Assignment
Whenever the word "Speaker" appears in a line of the data below, copy that line.

Source records
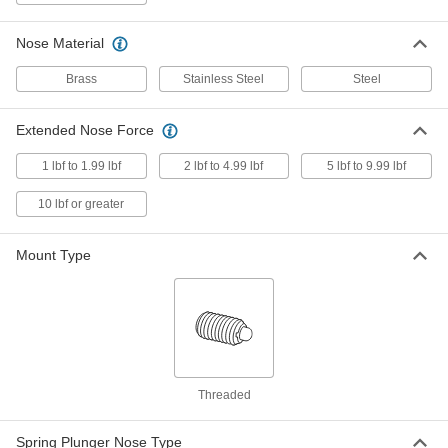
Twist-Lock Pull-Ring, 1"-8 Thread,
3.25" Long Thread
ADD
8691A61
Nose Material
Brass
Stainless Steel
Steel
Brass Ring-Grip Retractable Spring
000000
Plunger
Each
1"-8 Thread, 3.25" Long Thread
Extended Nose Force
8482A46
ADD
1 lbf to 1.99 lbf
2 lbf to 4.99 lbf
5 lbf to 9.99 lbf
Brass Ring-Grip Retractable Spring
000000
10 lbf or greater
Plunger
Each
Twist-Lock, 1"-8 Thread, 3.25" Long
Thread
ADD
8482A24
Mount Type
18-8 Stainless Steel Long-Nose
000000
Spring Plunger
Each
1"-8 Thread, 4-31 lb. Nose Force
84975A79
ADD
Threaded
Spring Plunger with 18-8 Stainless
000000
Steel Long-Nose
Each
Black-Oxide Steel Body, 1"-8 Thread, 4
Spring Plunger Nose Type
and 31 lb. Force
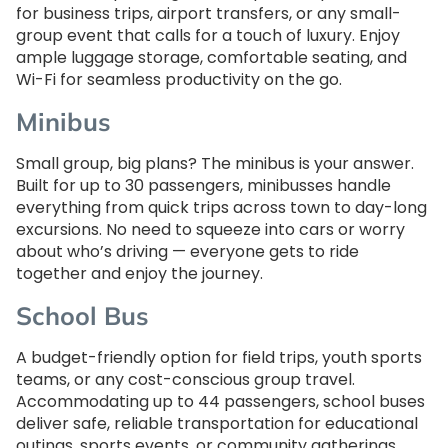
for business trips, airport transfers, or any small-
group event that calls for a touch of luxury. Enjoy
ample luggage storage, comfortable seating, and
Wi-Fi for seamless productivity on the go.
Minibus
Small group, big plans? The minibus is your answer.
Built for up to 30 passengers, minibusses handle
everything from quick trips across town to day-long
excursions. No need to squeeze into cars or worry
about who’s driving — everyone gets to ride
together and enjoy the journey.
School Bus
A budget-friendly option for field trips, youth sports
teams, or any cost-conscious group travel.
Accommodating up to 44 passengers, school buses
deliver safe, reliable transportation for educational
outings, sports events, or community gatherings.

--

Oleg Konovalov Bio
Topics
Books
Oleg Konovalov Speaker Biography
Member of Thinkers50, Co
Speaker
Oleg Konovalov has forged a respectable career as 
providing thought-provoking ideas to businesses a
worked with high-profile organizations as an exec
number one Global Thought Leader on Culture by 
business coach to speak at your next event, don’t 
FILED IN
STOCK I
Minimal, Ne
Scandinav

Answer area
Oleg Konovalov Speaker Biography
Speaker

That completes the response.